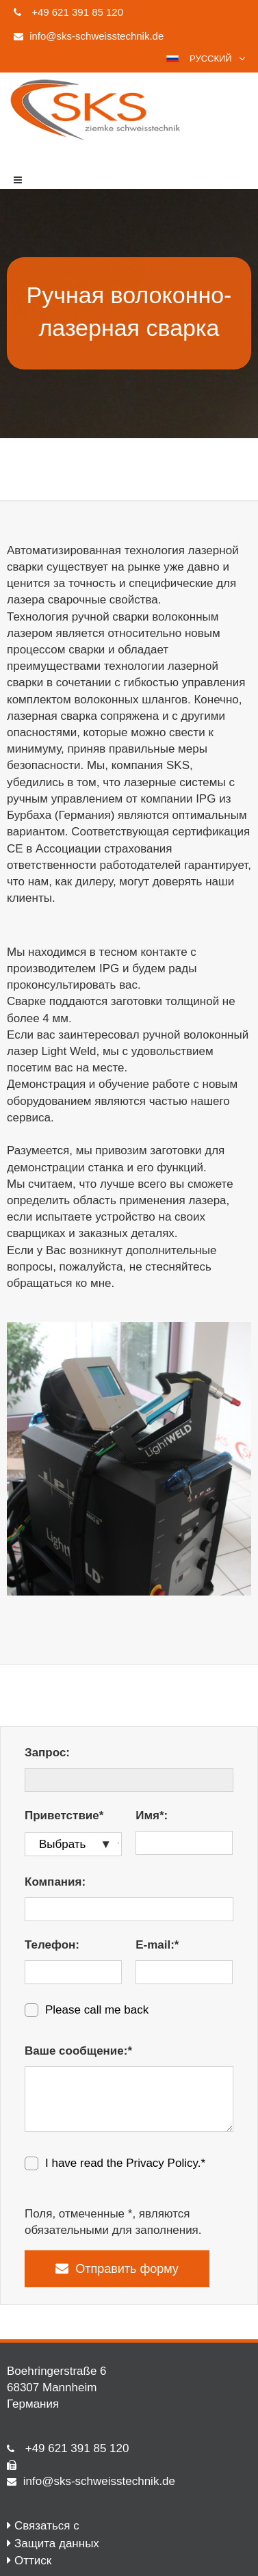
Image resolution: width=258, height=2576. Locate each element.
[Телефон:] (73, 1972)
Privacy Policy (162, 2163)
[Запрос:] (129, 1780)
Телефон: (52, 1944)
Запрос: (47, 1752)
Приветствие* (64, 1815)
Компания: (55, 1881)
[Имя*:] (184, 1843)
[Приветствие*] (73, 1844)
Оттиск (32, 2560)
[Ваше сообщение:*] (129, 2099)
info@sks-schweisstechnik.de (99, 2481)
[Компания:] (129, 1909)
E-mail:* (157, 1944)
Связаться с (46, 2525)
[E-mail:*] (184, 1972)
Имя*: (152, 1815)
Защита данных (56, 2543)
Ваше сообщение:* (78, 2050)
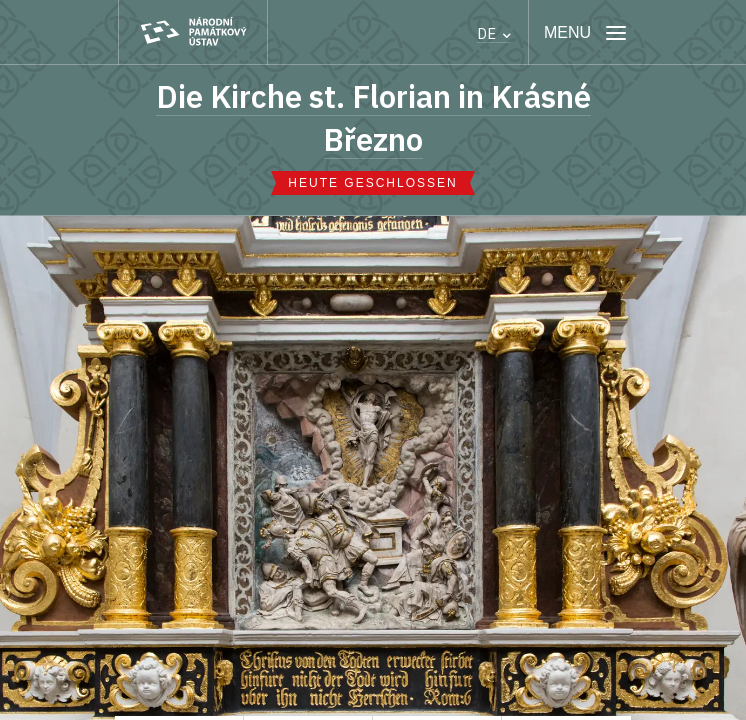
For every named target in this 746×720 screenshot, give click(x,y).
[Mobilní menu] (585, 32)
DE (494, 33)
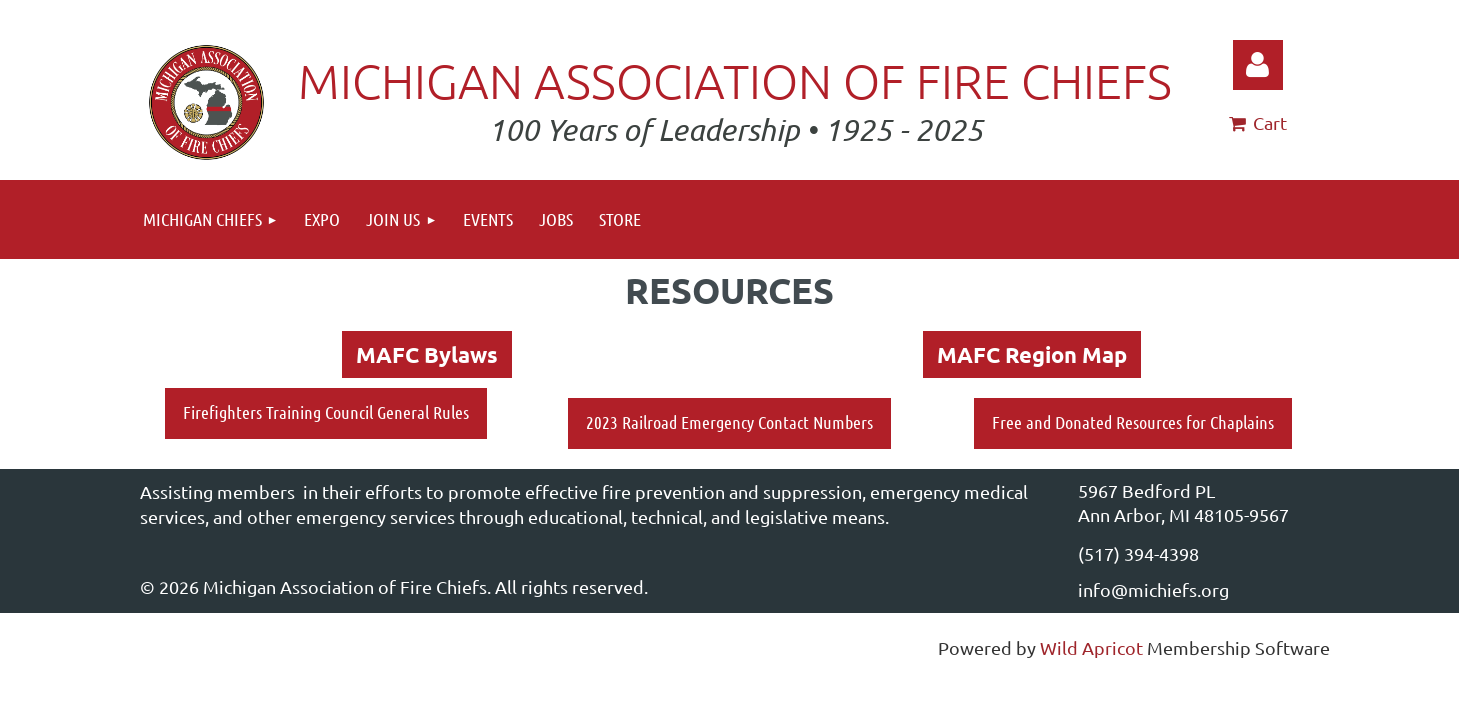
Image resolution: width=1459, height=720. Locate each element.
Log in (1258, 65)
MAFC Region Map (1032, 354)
+-------+
Copy out each line of the records that holds the string "width".

* **ANSWER SECTION**:
Image resolution: width=258, height=2576. Locate each element.
Image resolution: width=1459, height=720. Locate each element.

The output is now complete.